DESCRIPTION OF THE TASK:
For the listing below, output exactly the lines from the line with "uz puno poštovanje svih njegovih varijanti" up to and including the line with "tako i sada", and no other lines.

RECORDS FOR THE TASK:
┄┄┄┄┄┄

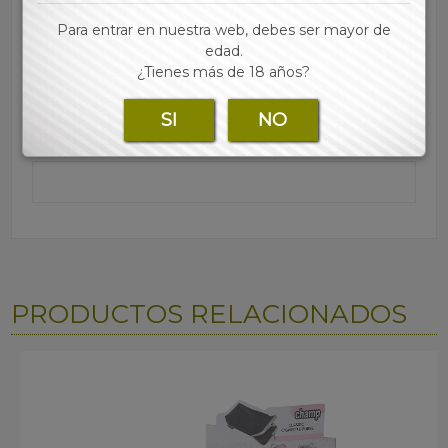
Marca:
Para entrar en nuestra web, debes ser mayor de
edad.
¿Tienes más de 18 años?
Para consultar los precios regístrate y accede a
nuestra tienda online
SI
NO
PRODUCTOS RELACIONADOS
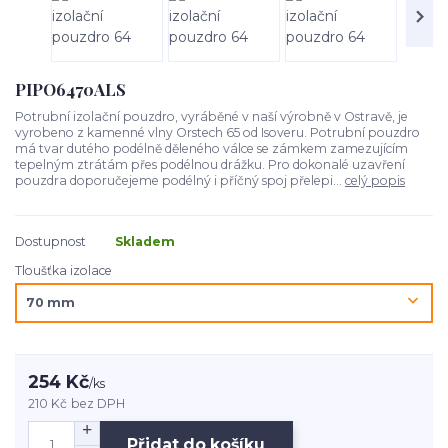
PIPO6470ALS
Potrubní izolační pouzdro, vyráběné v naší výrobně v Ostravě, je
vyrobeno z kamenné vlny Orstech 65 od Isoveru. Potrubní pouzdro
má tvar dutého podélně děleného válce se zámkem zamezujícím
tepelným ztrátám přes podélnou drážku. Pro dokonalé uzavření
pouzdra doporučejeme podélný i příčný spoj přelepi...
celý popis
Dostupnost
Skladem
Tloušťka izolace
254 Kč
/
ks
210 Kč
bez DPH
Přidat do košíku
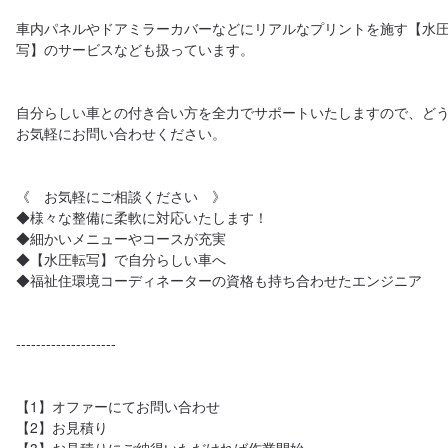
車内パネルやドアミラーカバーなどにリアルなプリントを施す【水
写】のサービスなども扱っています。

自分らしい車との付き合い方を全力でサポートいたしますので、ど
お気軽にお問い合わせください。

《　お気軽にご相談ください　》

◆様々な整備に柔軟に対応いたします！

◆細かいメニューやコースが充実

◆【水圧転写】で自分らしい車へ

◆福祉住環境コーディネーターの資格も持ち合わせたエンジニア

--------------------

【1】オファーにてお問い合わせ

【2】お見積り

┄┄┄┄┄┄

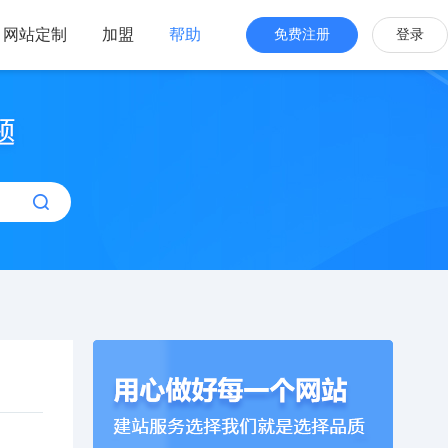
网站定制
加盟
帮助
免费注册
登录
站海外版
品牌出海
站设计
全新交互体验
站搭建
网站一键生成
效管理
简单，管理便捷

┄┄┄┄┄┄

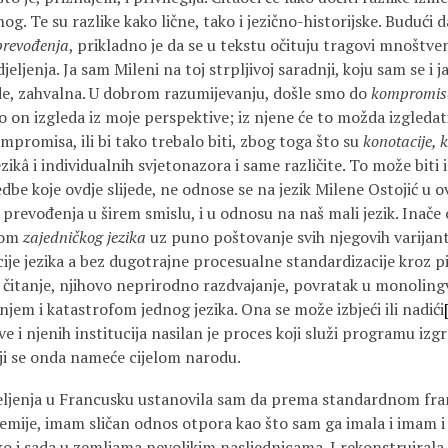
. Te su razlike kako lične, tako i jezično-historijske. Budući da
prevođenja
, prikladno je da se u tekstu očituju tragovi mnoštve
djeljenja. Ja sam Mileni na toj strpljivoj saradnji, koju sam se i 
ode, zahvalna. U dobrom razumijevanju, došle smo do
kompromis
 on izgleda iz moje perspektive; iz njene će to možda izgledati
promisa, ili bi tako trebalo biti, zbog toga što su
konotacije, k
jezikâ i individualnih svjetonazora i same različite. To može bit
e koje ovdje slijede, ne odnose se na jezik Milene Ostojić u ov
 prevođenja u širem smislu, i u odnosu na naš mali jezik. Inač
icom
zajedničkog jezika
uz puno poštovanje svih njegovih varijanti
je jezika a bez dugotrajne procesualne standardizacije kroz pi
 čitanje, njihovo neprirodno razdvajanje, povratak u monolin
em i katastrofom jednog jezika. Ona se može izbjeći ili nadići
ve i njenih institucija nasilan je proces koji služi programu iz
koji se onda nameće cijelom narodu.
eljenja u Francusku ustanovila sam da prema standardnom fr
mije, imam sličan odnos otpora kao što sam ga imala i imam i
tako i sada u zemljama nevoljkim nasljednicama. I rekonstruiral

┄┄┄┄┄┄

THE ANSWER:
uz puno poštovanje svih njegovih varijanti
je jezika a bez dugotrajne procesualne standardizacije kroz pi
 čitanje, njihovo neprirodno razdvajanje, povratak u monolin
em i katastrofom jednog jezika. Ona se može izbjeći ili nadići
ve i njenih institucija nasilan je proces koji služi programu iz
koji se onda nameće cijelom narodu.
eljenja u Francusku ustanovila sam da prema standardnom fr
mije, imam sličan odnos otpora kao što sam ga imala i imam i
tako i sada u zemljama nevoljkim nasljednicama. I rekonstruiral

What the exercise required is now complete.